(CNN) — From the "Three Represents" to the "Harmonious Society," Beijing has long been fond of clunky political slogans.
But the "Chinese Dream," widely considered as the governing catchphrase of Chinese President Xi Jinping, has a decidedly more captivating ring.
Xi started using the expression even before he took office. In November last year, he said, "the great revival of the Chinese nation is the greatest Chinese Dream."

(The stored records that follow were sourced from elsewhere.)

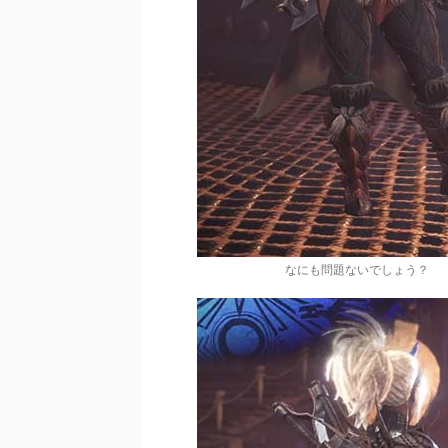
なにも問題ないでしょう？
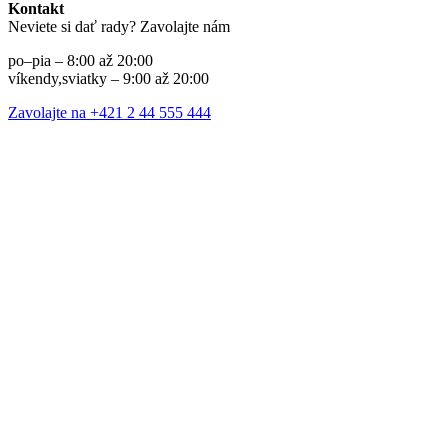
Kontakt
Neviete si dať rady? Zavolajte nám
po–pia – 8:00 až 20:00
víkendy,sviatky – 9:00 až 20:00
Zavolajte na +421 2 44 555 444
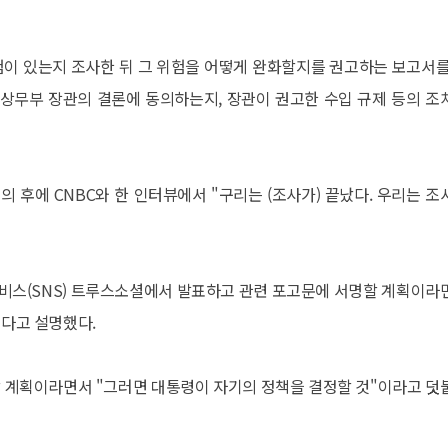
험이 있는지 조사한 뒤 그 위험을 어떻게 완화할지를 권고하는 보고서를
 상무부 장관의 결론에 동의하는지, 장관이 권고한 수입 규제 등의 조
의 후에 CNBC와 한 인터뷰에서 "구리는 (조사가) 끝났다. 우리는 조
비스(SNS) 트루스소셜에서 발표하고 관련 포고문에 서명할 계획이라
크다고 설명했다.
할 계획이라면서 "그러면 대통령이 자기의 정책을 결정할 것"이라고 덧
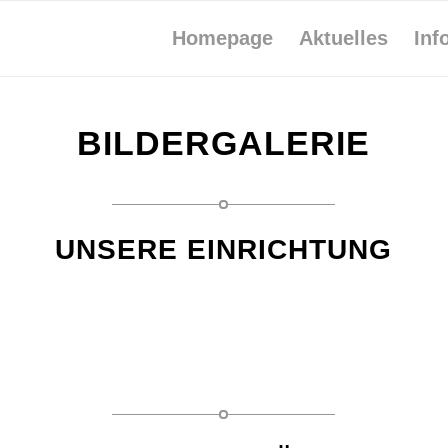
Homepage
Aktuelles
Inf
BILDERGALERIE
UNSERE EINRICHTUNG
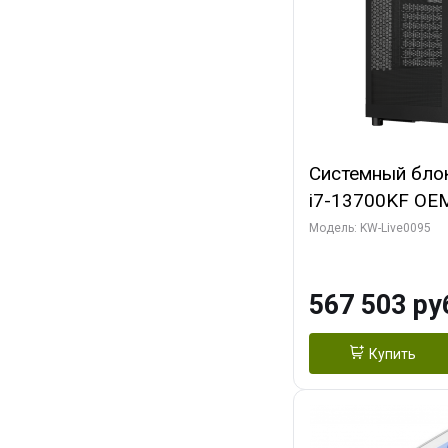
Системный блок 
i7-13700KF OEM 
7, C16 8EC/8PC
Модель: KW-Live0095
модуля)/ Afox
GDDR6X 384-Bi
567 503 ру
Turbo/ 512 ГБ 
Купить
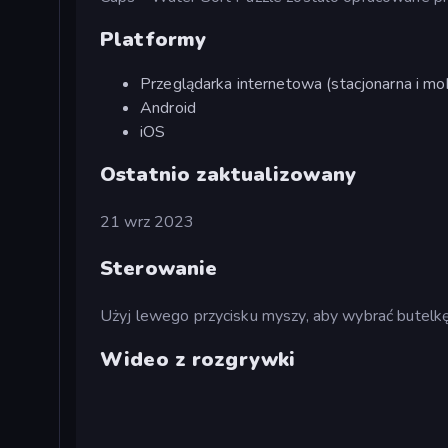
Platformy
Przeglądarka internetowa (stacjonarna i mob
Android
iOS
Ostatnio zaktualizowany
21 wrz 2023
Sterowanie
Użyj lewego przycisku myszy, aby wybrać butelk
Wideo z rozgrywki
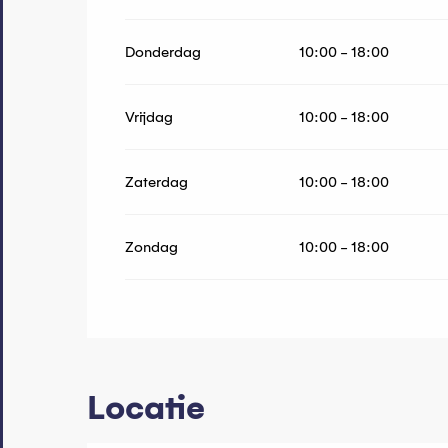
Donderdag
10:00 - 18:00
Vrijdag
10:00 - 18:00
Zaterdag
10:00 - 18:00
Zondag
10:00 - 18:00
Locatie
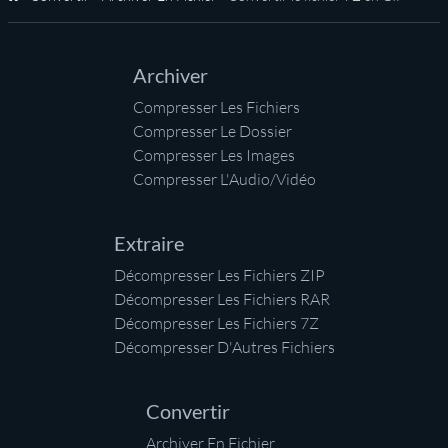
Accueil
Archiver
Compresser Les Fichiers
Compresser Le Dossier
Compresser Les Images
Compresser L'Audio/Vidéo
Extraire
Décompresser Les Fichiers ZIP
Décompresser Les Fichiers RAR
Décompresser Les Fichiers 7Z
Décompresser D'Autres Fichiers
Convertir
Archiver En Fichier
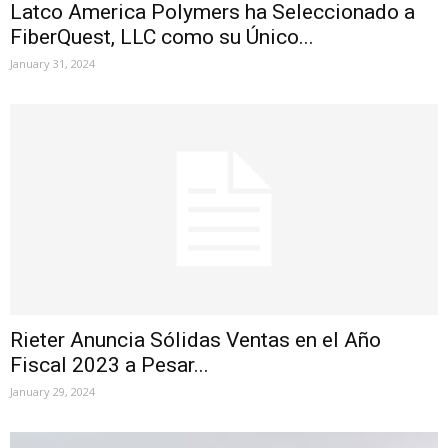
Latco America Polymers ha Seleccionado a
FiberQuest, LLC como su Único...
January 31, 2024
Rieter Anuncia Sólidas Ventas en el Año
Fiscal 2023 a Pesar...
January 29, 2024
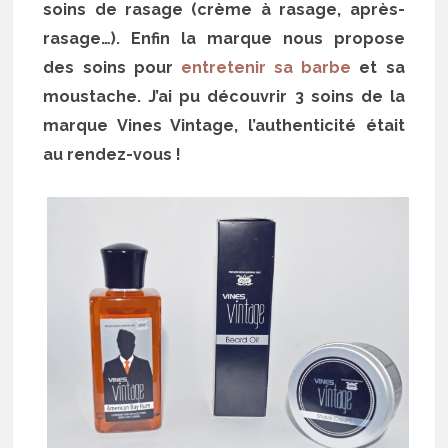
soins de rasage (crème à rasage, après-
rasage…). Enfin la marque nous propose
des soins pour
entretenir sa barbe
et sa
moustache. J’ai pu découvrir 3 soins de la
marque Vines Vintage, l’authenticité était
au rendez-vous !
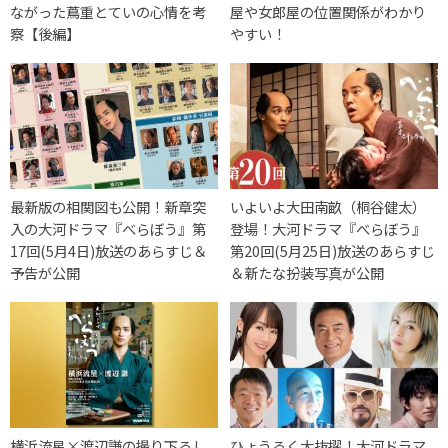
ながった蔦重とていの心情を考
屋や女郎屋の位置関係がわかり
察【後編】
やすい！
最新版の相関図も公開！新章突
いよいよ大田南畝（桐谷健太）
入の大河ドラマ『べらぼう』第
登場！大河ドラマ『べらぼう』
17回(5月4日)放送のあらすじ＆
第20回(5月25日)放送のあらすじ
予告が公開
＆新たな扮装写真が公開
横浜流星×渡辺謙の撮り下ろし
ひょうろく大抜擢！大河ドラマ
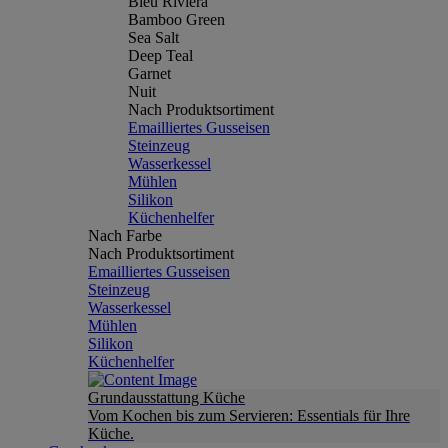
Bleu Riviera
Bamboo Green
Sea Salt
Deep Teal
Garnet
Nuit
Nach Produktsortiment
Emailliertes Gusseisen
Steinzeug
Wasserkessel
Mühlen
Silikon
Küchenhelfer
Nach Farbe
Nach Produktsortiment
Emailliertes Gusseisen
Steinzeug
Wasserkessel
Mühlen
Silikon
Küchenhelfer
Grundausstattung Küche
Vom Kochen bis zum Servieren: Essentials für Ihre
Küche.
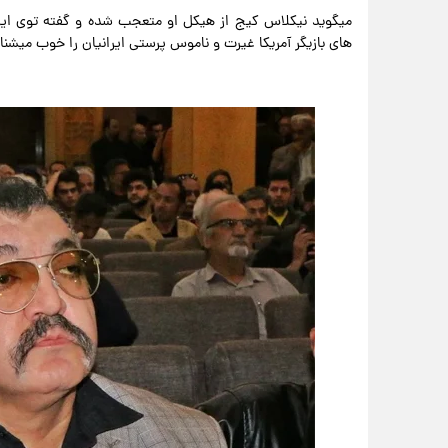
میگوید نیکلاس کیج از هیکل او متعجب شده و گفته توی ایر
های بازیگر آمریکا غیرت و ناموس پرستی ایرانیان را خوب میشن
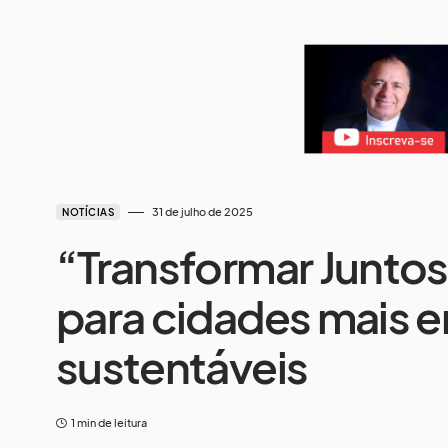
31 de julho de 2025
NOTÍCIAS
“Transformar Juntos
para cidades mais 
sustentáveis
1 min de leitura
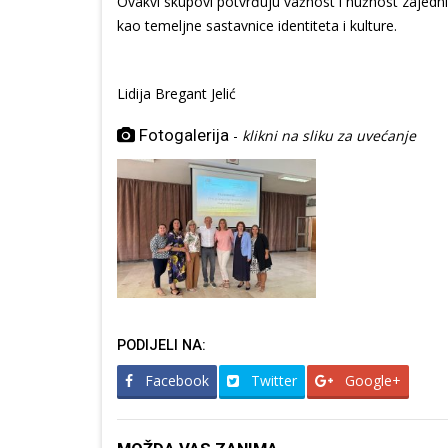
Ovakvi skupovi potvrđuju važnost i nužnost zajedn
kao temeljne sastavnice identiteta i kulture.
Lidija Bregant Jelić
Fotogalerija
-
klikni na sliku za uvećanje
PODIJELI NA:
Facebook
Twitter
Google+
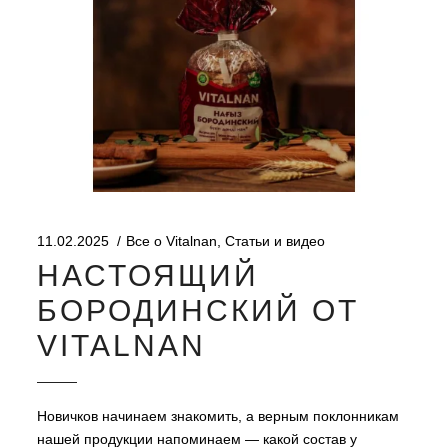
11.02.2025
Все о Vitalnan
,
Статьи и видео
НАСТОЯЩИЙ
БОРОДИНСКИЙ ОТ
VITALNAN
Новичков начинаем знакомить, а верным поклонникам
нашей продукции напоминаем — какой состав у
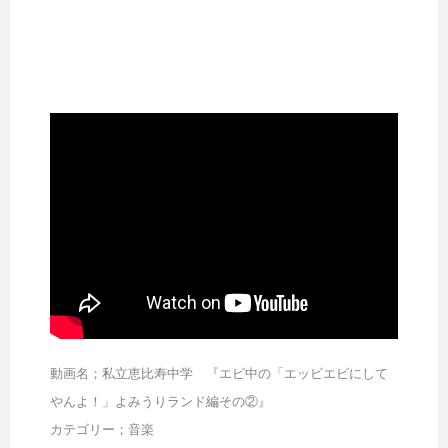
動画名；私立恵比寿中学 『エビ中の「エッビエビにして
やんよ！」よみうりランド編その②』
カテゴリー；音楽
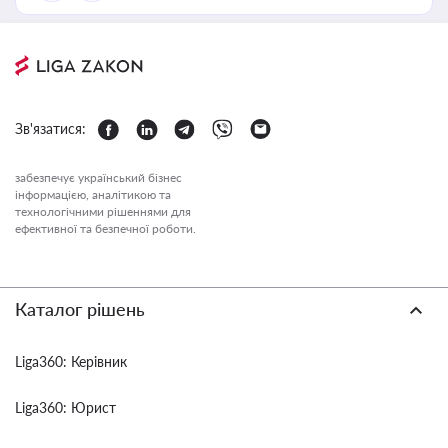
Зв'язатися:
забезпечує український бізнес
інформацією, аналітикою та
технологічними рішеннями для
ефективної та безпечної роботи.
Каталог рішень
Liga360: Керівник
Liga360: Юрист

And in March, in his keynote speech to the National People's Congress soon after his formal appointment as president, Xi said: "We must make persistent efforts, press ahead with indomitable will, continue to push forward the great cause of socialism with Chinese characteristics, and strive to achieve the Chinese dream of great rejuvenation of the Chinese nation."
But what does that really mean?
Along an old hutong alleyway in Beijing, we approached a few Chinese citizens for their interpretation.
Li Lei, a 27-year-old makeup artist says: "For me, the Chinese Dream is to buy a house in Beijing and to settle down here."
Sarah Shi, a 25-year-old hostel receptionist, adds: "My dream is to have enough money to reunite with my family, and not having to travel so far away for jobs."
Meanwhile, 47-year-old shopkeeper Li Jianjie tells us his biggest dream is just having access to medical care.
For Xi, the Chinese Dream is to keep the economy growing. In the last three decades, China has lifted some 600 million people out of poverty. To continue to power ahead, China must reinvent itself from an export machine to a consumer economy.
That won't be easy.
Jing Ulrich, China managing director and chairman of global markets at J.P. Morgan, says: "We cannot rely on investments, building a lot of infrastructure, factories, real estate... We have to really shift to a service-driven economy."
She adds, "aspirational consumers are everywhere in China, but they need to feel more secure by the future so that they can save less and spend more."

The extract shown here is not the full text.